== What to do ==
From the first line of the records down to the one that holds "Zubereitung in der", transcribe each line exactly and add nothing.

Saved data entries
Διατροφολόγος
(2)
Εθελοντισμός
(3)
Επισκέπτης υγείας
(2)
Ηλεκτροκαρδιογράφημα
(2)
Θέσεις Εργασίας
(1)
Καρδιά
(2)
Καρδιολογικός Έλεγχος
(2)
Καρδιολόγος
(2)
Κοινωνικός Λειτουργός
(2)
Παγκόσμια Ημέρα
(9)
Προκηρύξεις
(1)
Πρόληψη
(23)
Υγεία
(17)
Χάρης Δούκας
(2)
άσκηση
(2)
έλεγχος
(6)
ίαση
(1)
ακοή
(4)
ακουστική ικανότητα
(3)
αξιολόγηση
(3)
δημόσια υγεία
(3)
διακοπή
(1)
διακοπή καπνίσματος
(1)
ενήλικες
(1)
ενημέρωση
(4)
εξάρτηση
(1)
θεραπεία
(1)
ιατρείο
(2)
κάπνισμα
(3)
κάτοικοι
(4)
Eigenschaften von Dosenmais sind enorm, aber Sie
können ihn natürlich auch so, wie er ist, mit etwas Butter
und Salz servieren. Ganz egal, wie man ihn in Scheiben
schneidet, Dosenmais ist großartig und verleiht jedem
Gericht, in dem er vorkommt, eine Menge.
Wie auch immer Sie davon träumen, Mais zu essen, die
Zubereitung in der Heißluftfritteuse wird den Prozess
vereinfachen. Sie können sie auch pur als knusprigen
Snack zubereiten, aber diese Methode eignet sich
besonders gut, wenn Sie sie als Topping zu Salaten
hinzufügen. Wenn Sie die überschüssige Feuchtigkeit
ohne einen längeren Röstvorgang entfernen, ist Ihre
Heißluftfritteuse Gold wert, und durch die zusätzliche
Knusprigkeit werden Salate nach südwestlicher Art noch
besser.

== Reply ==
Διατροφολόγος
(2)
Εθελοντισμός
(3)
Επισκέπτης υγείας
(2)
Ηλεκτροκαρδιογράφημα
(2)
Θέσεις Εργασίας
(1)
Καρδιά
(2)
Καρδιολογικός Έλεγχος
(2)
Καρδιολόγος
(2)
Κοινωνικός Λειτουργός
(2)
Παγκόσμια Ημέρα
(9)
Προκηρύξεις
(1)
Πρόληψη
(23)
Υγεία
(17)
Χάρης Δούκας
(2)
άσκηση
(2)
έλεγχος
(6)
ίαση
(1)
ακοή
(4)
ακουστική ικανότητα
(3)
αξιολόγηση
(3)
δημόσια υγεία
(3)
διακοπή
(1)
διακοπή καπνίσματος
(1)
ενήλικες
(1)
ενημέρωση
(4)
εξάρτηση
(1)
θεραπεία
(1)
ιατρείο
(2)
κάπνισμα
(3)
κάτοικοι
(4)
Eigenschaften von Dosenmais sind enorm, aber Sie
können ihn natürlich auch so, wie er ist, mit etwas Butter
und Salz servieren. Ganz egal, wie man ihn in Scheiben
schneidet, Dosenmais ist großartig und verleiht jedem
Gericht, in dem er vorkommt, eine Menge.
Wie auch immer Sie davon träumen, Mais zu essen, die
Zubereitung in der Heißluftfritteuse wird den Prozess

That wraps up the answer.